*Task*
If a line in the entries below includes "results", pick it out and copy it.

(Entries taken from a collection)
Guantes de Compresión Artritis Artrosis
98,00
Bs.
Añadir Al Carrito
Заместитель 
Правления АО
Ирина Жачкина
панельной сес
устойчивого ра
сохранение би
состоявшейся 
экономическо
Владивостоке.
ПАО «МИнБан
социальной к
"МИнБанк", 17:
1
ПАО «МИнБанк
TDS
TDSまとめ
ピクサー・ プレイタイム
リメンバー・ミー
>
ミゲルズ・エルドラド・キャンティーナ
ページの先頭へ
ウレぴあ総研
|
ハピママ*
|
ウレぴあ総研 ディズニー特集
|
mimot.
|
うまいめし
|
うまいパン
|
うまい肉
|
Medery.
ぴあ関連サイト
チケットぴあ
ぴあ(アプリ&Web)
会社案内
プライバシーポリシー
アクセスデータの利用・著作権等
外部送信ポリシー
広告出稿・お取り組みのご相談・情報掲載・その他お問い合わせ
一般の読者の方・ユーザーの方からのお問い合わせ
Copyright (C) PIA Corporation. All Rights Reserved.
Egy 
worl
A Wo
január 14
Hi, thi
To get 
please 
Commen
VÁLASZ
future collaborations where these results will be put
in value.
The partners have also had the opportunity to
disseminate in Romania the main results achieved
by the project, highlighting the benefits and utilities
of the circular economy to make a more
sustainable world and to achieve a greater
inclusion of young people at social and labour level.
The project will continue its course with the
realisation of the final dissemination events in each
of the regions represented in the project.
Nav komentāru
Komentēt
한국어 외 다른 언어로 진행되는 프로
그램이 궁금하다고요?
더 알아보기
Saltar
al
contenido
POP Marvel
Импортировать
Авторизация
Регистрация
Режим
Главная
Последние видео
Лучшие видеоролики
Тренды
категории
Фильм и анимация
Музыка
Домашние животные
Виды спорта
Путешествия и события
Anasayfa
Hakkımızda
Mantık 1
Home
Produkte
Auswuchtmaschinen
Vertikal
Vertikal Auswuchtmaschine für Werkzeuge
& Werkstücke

*Your response*
future collaborations where these results will be put
disseminate in Romania the main results achieved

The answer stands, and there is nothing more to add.